“王皇后与朱常洛强强联合后,这势必是我们的心头大患!”

    郑贵妃两眼放光,原本她还担心着朱常洵涉世不深,白白地被那王皇后的奸计蒙蔽,然而如今听了朱常洵说这一番话,她的心里越发的有了底,知道了洵儿的聪明也许并不比她自己少几分。洵儿如今已经看清了这宫廷中人吃人的面目,并摩拳擦掌,她对接下来的争斗,也越发地增添了许多的信心。

    第77章 借刀

    朱常洵外表豁达着,实则内心依旧是纠结万分。

    他是不能在母亲面前展露了自己的全部心思的,母亲究竟会因此而得什么反应,他根本就无法预料。而且,他也并非那“冲冠一怒为红颜”之人,倘若现在就因此而闹得天翻地覆,永宁宫和翊坤宫从此将不得安宁,而唯独是那坤宁宫坐收渔翁之利。这么一想,他就只得把心中的心思狠狠压下来。
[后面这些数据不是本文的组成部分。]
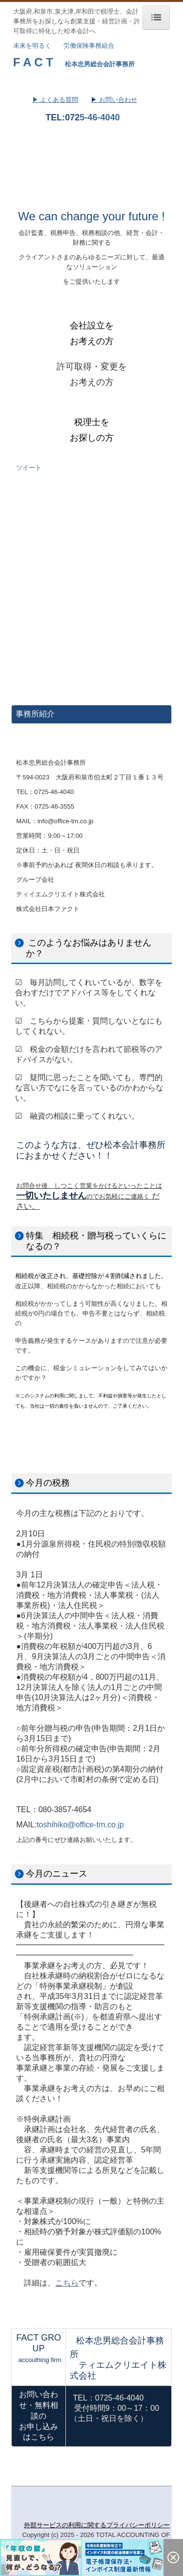 The height and width of the screenshot is (2576, 183). Describe the element at coordinates (80, 1825) in the screenshot. I see `toshihiko@office-tm.co.jp` at that location.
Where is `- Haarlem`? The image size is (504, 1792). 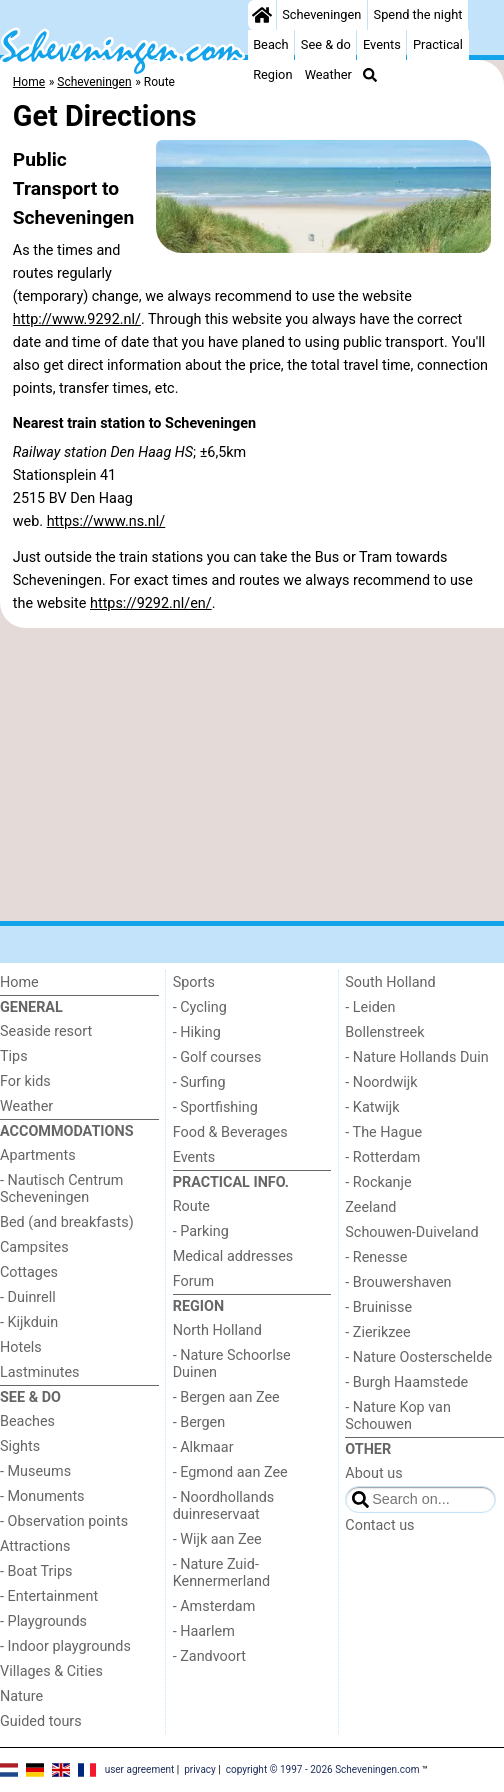 - Haarlem is located at coordinates (204, 1631).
    落花有意流水无情,妤儿与他重逢之后的一幕幕,仿佛那落在荒地的细雨,细密、无声,落在枯裂的地皮上,悄悄地划过了,留不下一丝的痕迹,显出一阵悲凉的意味。

    她与大皇子是相互喜欢的,她是不喜欢他的。

    然而他惦念妤儿的心思并没有因此而消减,而是更加的深了,他越发地感到了内心的苦痛来。

    “去年元夜时,花市灯如昼。

    月上柳梢头,人约黄昏后。

    今年元夜时,月与灯依旧。

    不见去年人,泪湿春衫袖。”

    他坐在亭子里,望着四周的美景,嘴里不由得便出了这么几句。冷不防耳边传来一阵嬉笑:

    “哥哥,你在念什么?”

    他登地唬了一跳,再一看,小妹朱轩媁已经不知什么时候,到了自己的背后,他笑着:

    “没什么,不过是些诗,今日初五,你可是前去父王那边觐见了?”

    万历皇帝对朱常洵视若珍宝,对朱轩媁也是甚为宠爱,朱轩媁每个月的初五必定要去觐见父皇,每一次觐见,都伴随着赏赐;

    “对呀,父皇今日甚是高兴,赏了好多的稀罕宝贝呢!”

    “可有什么喜欢的?”

    “有一串红玛瑙串,成色甚是好,媁儿很是喜欢……哥哥,你莫要岔开话题!”

    朱轩媁古灵精怪,朱常洵无奈地笑笑,听着她的打趣:

    “媁儿虽然读书少,不如哥哥这般博学多才,却也知道这欧阳修的《生查子元夕》,说的是怎样的情景……哥哥,你难道还忘不了那个奴婢吗?”

    朱常洵有些不满:

    “你今日的话,未免多了一些。”

    朱轩媁见哥哥有些气了,笑嘻嘻地凑过来,软语安慰:

    “媁儿真的不是有意要惹哥哥生气的!只是看着哥哥从前那么一个爱笑之人,竟然如今成了这个样子,心里实在有些不是滋味。”

    朱常洵有些惊骇:

    “你看得出?”

    朱轩媁撅嘴:

    “莫说是我了,只怕整个翊坤宫,都看在眼里呢!”

    朱常洵从来都是要风得风要雨得雨,从小到大,他是不必看别人的颜色行事的,因而他也在隐藏自己心思这方面,始终是比不上朱常洛。

    朱轩媁看着朱常洵,轻轻安慰道:

    “哥哥,心里如果有火气,想办法发出来就是!谁若是惹了你,你就给他些颜色看看,这也不是什么难事。”

    朱常洵苦笑着:

    “那若是这个人我收拾不了他,那可怎么办?”

    朱轩媁纳闷:

    “哥哥,你与那朱常洛可是不一样,你可是三皇子呀!难道还有你奈何不了的人?”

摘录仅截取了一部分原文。